'''
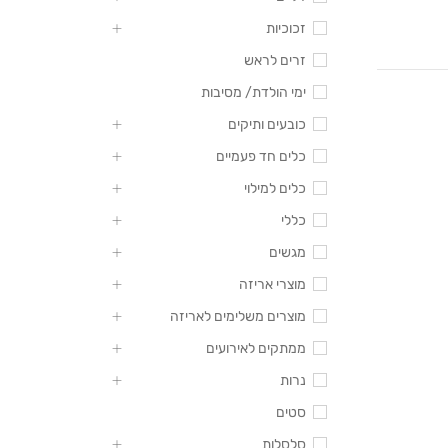
זכוכיות
זרים לראש
ימי הולדת/ מסיבות
כובעים ותיקים
כלים חד פעמיים
כלים למילוי
כללי
מגשים
מוצרי אריזה
מוצרים משלימים לאריזה
ממתקים לאירועים
נרות
סטים
סלסלות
'''
* _Required action_
Could you write out the records exactly while omitting every picture?

* _Task result_
זכוכיות
זרים לראש
ימי הולדת/ מסיבות
כובעים ותיקים
כלים חד פעמיים
כלים למילוי
כללי
מגשים
מוצרי אריזה
מוצרים משלימים לאריזה
ממתקים לאירועים
נרות
סטים
סלסלות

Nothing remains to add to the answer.